» WHAT THE TASK REQUIRES
Can you copy out the data exactly? Leave the images out.

*** Begin section ***

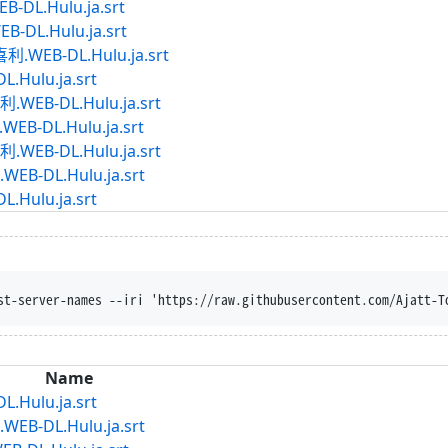
L.Hulu.ja.srt
DL.Hulu.ja.srt
B-DL.Hulu.ja.srt
ulu.ja.srt
B-DL.Hulu.ja.srt
DL.Hulu.ja.srt
B-DL.Hulu.ja.srt
DL.Hulu.ja.srt
ulu.ja.srt
sposition --trust-server-names --iri 'https://
Name
ulu.ja.srt
DL.Hulu.ja.srt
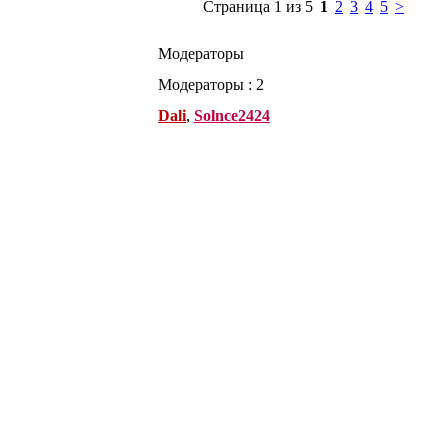
Страница 1 из 5
1
2
3
4
5
>
Модераторы
Модераторы : 2
Dali
,
Solnce2424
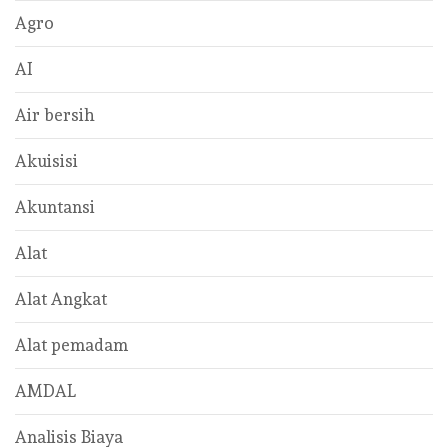
Agro
AI
Air bersih
Akuisisi
Akuntansi
Alat
Alat Angkat
Alat pemadam
AMDAL
Analisis Biaya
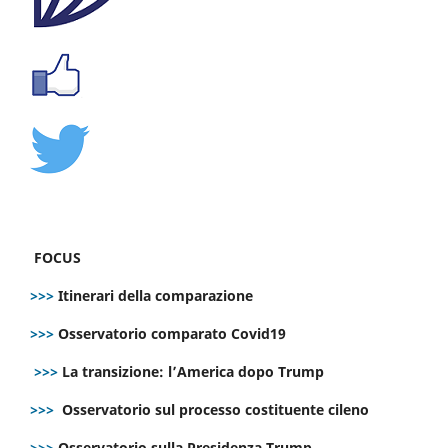
FOCUS
>>>
Itinerari della comparazione
>>>
Osservatorio comparato Covid19
>>>
La transizione: l’America dopo Trump
>>>
Osservatorio sul processo costituente cileno
>>>
Osservatorio sulla Presidenza Trump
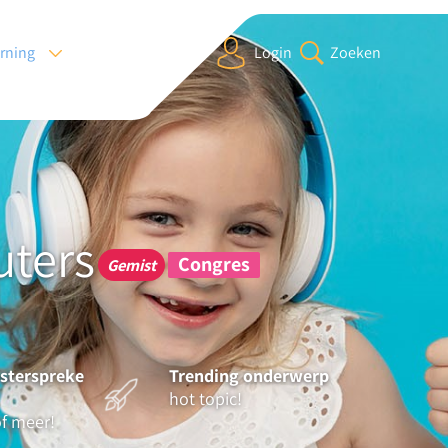
arning
Login
Zoeken
uters
Congres
Gemist
sterspreke
Trending onderwerp
hot topic!
of meer!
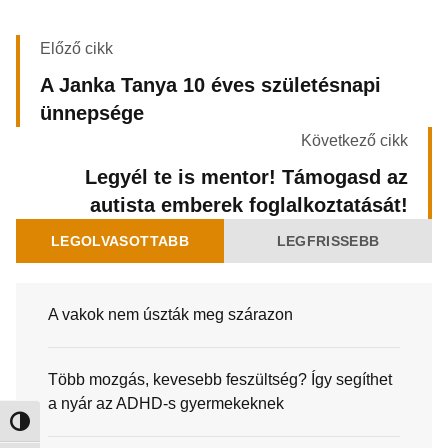
Előző cikk
A Janka Tanya 10 éves születésnapi
ünnepsége
Következő cikk
Legyél te is mentor! Támogasd az
autista emberek foglalkoztatását!
LEGOLVASOTTABB
LEGFRISSEBB
A vakok nem úszták meg szárazon
Több mozgás, kevesebb feszültség? Így segíthet
a nyár az ADHD-s gyermekeknek
Nagy kontraszt váltása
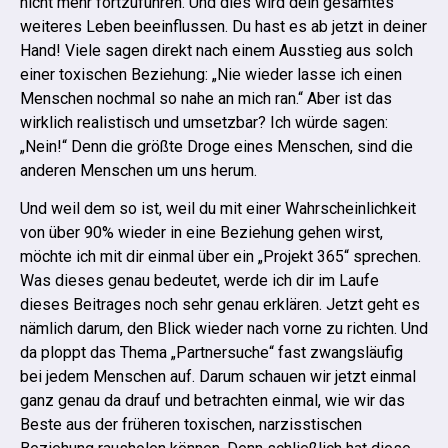
nicht mehr fortzuführen. Und dies wird dein gesamtes
weiteres Leben beeinflussen. Du hast es ab jetzt in deiner
Hand!
Viele sagen direkt nach einem Ausstieg aus solch
einer toxischen Beziehung: „Nie wieder lasse ich einen
Menschen nochmal so nahe an mich ran.“ Aber ist das
wirklich realistisch und umsetzbar? Ich würde sagen:
„Nein!“ Denn die größte Droge eines Menschen, sind die
anderen Menschen um uns herum.
Und weil dem so ist, weil du mit einer Wahrscheinlichkeit
von über 90% wieder in eine Beziehung gehen wirst,
möchte ich mit dir einmal über ein „Projekt 365“ sprechen.
Was dieses genau bedeutet, werde ich dir im Laufe
dieses Beitrages noch sehr genau erklären.
Jetzt geht es
nämlich darum, den Blick wieder nach vorne zu richten. Und
da ploppt das Thema „Partnersuche“ fast zwangsläufig
bei jedem Menschen auf. Darum schauen wir jetzt einmal
ganz genau da drauf und betrachten einmal, wie wir das
Beste aus der früheren toxischen, narzisstischen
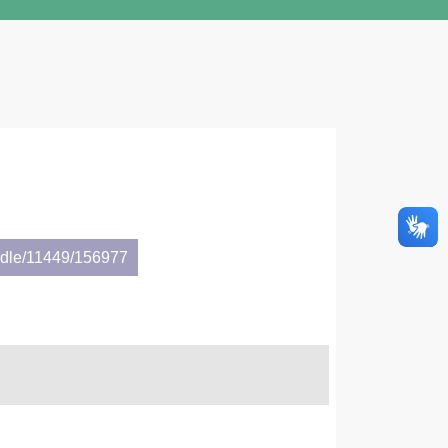
andle/11449/156977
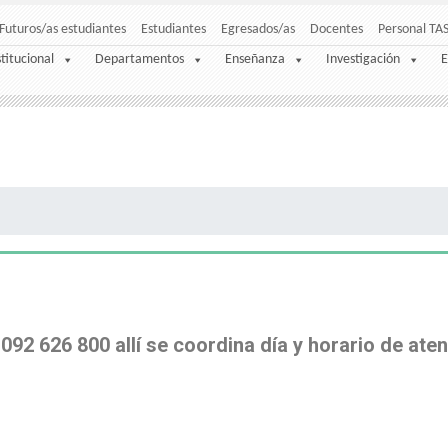
Futuros/as estudiantes
Estudiantes
Egresados/as
Docentes
Personal TA
stitucional
Departamentos
Enseñanza
Investigación
E
2 626 800 allí se coordina día y horario de aten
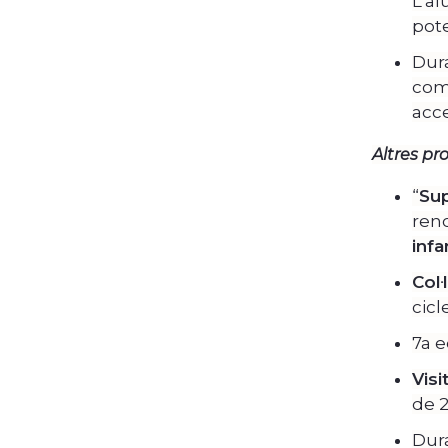
L’al
pote
Dura
com
acce
Altres pr
“
Sup
ren
infa
Col·
cicl
7a e
Vis
de 2
Dur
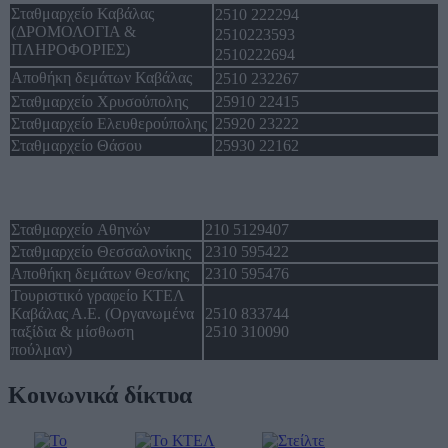
Σταθμαρχείο Καβάλας
2510 222294
(ΔΡΟΜΟΛΟΓΙΑ &
2510223593
ΠΛΗΡΟΦΟΡΙΕΣ)
2510222694
Αποθήκη δεμάτων Καβάλας
2510 232267
Σταθμαρχείο Χρυσούπολης
25910 22415
Σταθμαρχείο Ελευθερούπολης
25920 23222
Σταθμαρχείο Θάσου
25930 22162
Σταθμαρχείο Αθηνών
210 5129407
Σταθμαρχείο Θεσσαλονίκης
2310 595422
Αποθήκη δεμάτων Θεσ/κης
2310 595476
Τουριστικό γραφείο ΚΤΕΛ
Καβάλας Α.Ε. (Οργανωμένα
2510 833744
ταξίδια & μίσθωση
2510 310090
πούλμαν)
Κοινωνικά δίκτυα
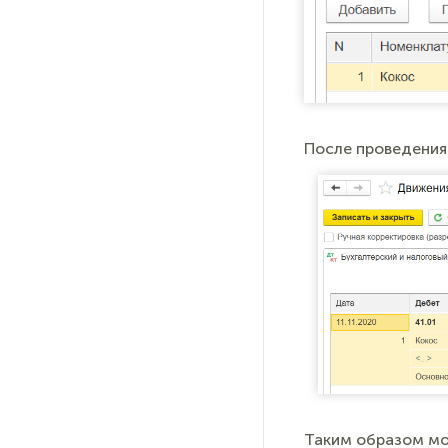
После проведения
Таким образом мо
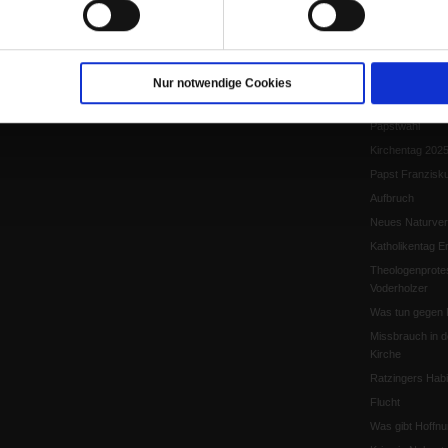
Papst Leo XIV.
Flucht und Migra
10 Jahre »Wir s
Meine Geschich
Nur notwendige Cookies
Papst Leo XIV
Papstwahl
Kirchentag 202
Papst Franzisk
Aufbruch
Neues Naturver
Katholikentag Er
Theologenprote
Voderholzer
Was tun gegen 
Missbrauch in d
Kirche
Ratzingers Habil
Flucht
Was gibt Hoffn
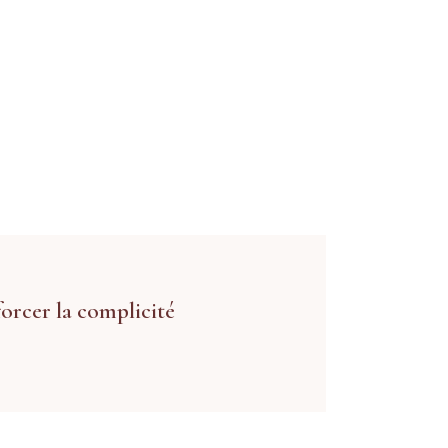
forcer la complicité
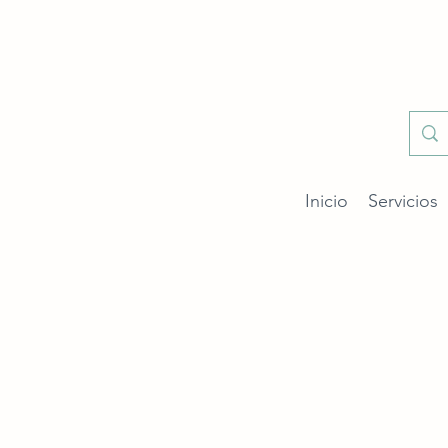
Inicio
Servicios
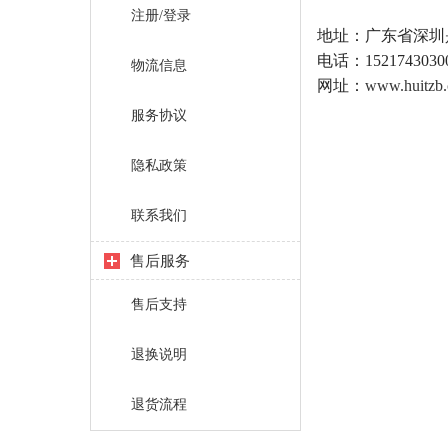
注册/登录
地址：广东省深圳
电话：1521743030
物流信息
网址：
www.huitzb
服务协议
隐私政策
联系我们
售后服务
售后支持
退换说明
退货流程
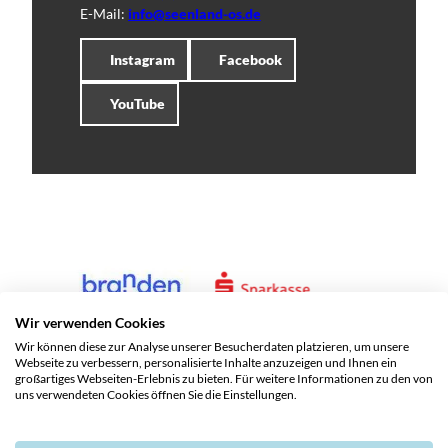
E-Mail:
info@seenland-os.de
Instagram
Facebook
YouTube
Wir verwenden Cookies
Wir können diese zur Analyse unserer Besucherdaten platzieren, um unsere
Webseite zu verbessern, personalisierte Inhalte anzuzeigen und Ihnen ein
großartiges Webseiten-Erlebnis zu bieten. Für weitere Informationen zu den von
uns verwendeten Cookies öffnen Sie die Einstellungen.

*** End section ***

» YOUR RESPONSE
L.Hulu.ja.srt
DL.Hulu.ja.srt
B-DL.Hulu.ja.srt
ulu.ja.srt
B-DL.Hulu.ja.srt
DL.Hulu.ja.srt
B-DL.Hulu.ja.srt
DL.Hulu.ja.srt
ulu.ja.srt
sposition --trust-server-names --iri 'https://
Name
ulu.ja.srt
DL.Hulu.ja.srt
Страница 1 из 5
1
2
3
4
5
>
Модераторы
Модераторы : 2
Dali
,
Solnce2424
Agro
AI
Air bersih
Akuisisi
Akuntansi
Alat
Alat Angkat
Alat pemadam
AMDAL
Analisis Biaya
FOCUS
>>>
Itinerari della comparazione
>>>
Osservatorio comparato Covid19
>>>
La transizione: l’America dopo Trump
>>>
Osservatorio sul processo costituente cileno
>>>
Osservatorio sulla Presidenza Trump
arning
Login
Zoeken
uters
Congres
Gemist
sterspreke
Trending onderwerp
hot topic!
of meer!
Előző cikk
A Janka Tanya 10 éves születésnapi
ünnepsége
Következő cikk
Legyél te is mentor! Támogasd az
autista emberek foglalkoztatását!
LEGOLVASOTTABB
LEGFRISSEBB
A vakok nem úszták meg szárazon
Több mozgás, kevesebb feszültség? Így segíthet
a nyár az ADHD-s gyermekeknek
Nagy kontraszt váltása
nicht mehr fortzuführen. Und dies wird dein gesamtes
weiteres Leben beeinflussen. Du hast es ab jetzt in deiner
Hand!
Viele sagen direkt nach einem Ausstieg aus solch
einer toxischen Beziehung: „Nie wieder lasse ich einen
Menschen nochmal so nahe an mich ran.“ Aber ist das
wirklich realistisch und umsetzbar? Ich würde sagen:
„Nein!“ Denn die größte Droge eines Menschen, sind die
anderen Menschen um uns herum.
Und weil dem so ist, weil du mit einer Wahrscheinlichkeit
von über 90% wieder in eine Beziehung gehen wirst,
möchte ich mit dir einmal über ein „Projekt 365“ sprechen.
Was dieses genau bedeutet, werde ich dir im Laufe
dieses Beitrages noch sehr genau erklären.
Jetzt geht es
nämlich darum, den Blick wieder nach vorne zu richten. Und
da ploppt das Thema „Partnersuche“ fast zwangsläufig
bei jedem Menschen auf. Darum schauen wir jetzt einmal
ganz genau da drauf und betrachten einmal, wie wir das
Beste aus der früheren toxischen, narzisstischen
andle/11449/156977
Futuros/as estudiantes
Estudiantes
Egresados/as
Docentes
Personal TA
stitucional
Departamentos
Enseñanza
Investigación
E
2 626 800 allí se coordina día y horario de aten
L’al
pote
Dura
com
acce
Altres pr
“
Sup
ren
infa
Col·
cicl
7a e
Vis
de 2
Dur
Σταθμαρχείο Καβάλας
2510 222294
(ΔΡΟΜΟΛΟΓΙΑ &
2510223593
ΠΛΗΡΟΦΟΡΙΕΣ)
2510222694
Αποθήκη δεμάτων Καβάλας
2510 232267
Σταθμαρχείο Χρυσούπολης
25910 22415
Σταθμαρχείο Ελευθερούπολης
25920 23222
Σταθμαρχείο Θάσου
25930 22162
Σταθμαρχείο Αθηνών
210 5129407
Σταθμαρχείο Θεσσαλονίκης
2310 595422
Αποθήκη δεμάτων Θεσ/κης
2310 595476
Τουριστικό γραφείο ΚΤΕΛ
Καβάλας Α.Ε. (Οργανωμένα
2510 833744
ταξίδια & μίσθωση
2510 310090
πούλμαν)
Κοινωνικά δίκτυα
После проведения
Таким образом мо
Papst Leo XIV.
Flucht und Migra
10 Jahre »Wir s
Meine Geschich
Nur notwendige Cookies
Papst Leo XIV
Papstwahl
Kirchentag 202
Papst Franzisk
Aufbruch
Neues Naturver
Katholikentag Er
Theologenprote
Voderholzer
Was tun gegen 
Missbrauch in d
Kirche
Ratzingers Habil
Flucht
Was gibt Hoffn
forcer la complicité
Inicio
Servicios
注册/登录
地址：广东省深圳
电话：1521743030
物流信息
网址：
www.huitzb
服务协议
隐私政策
联系我们
售后服务
售后支持
退换说明
退货流程
E-Mail:
info@seenland-os.de
Instagram
Facebook
YouTube
Wir verwenden Cookies
Wir können diese zur Analyse unserer Besucherdaten platzieren, um unsere
Webseite zu verbessern, personalisierte Inhalte anzuzeigen und Ihnen ein
großartiges Webseiten-Erlebnis zu bieten. Für weitere Informationen zu den von
uns verwendeten Cookies öffnen Sie die Einstellungen.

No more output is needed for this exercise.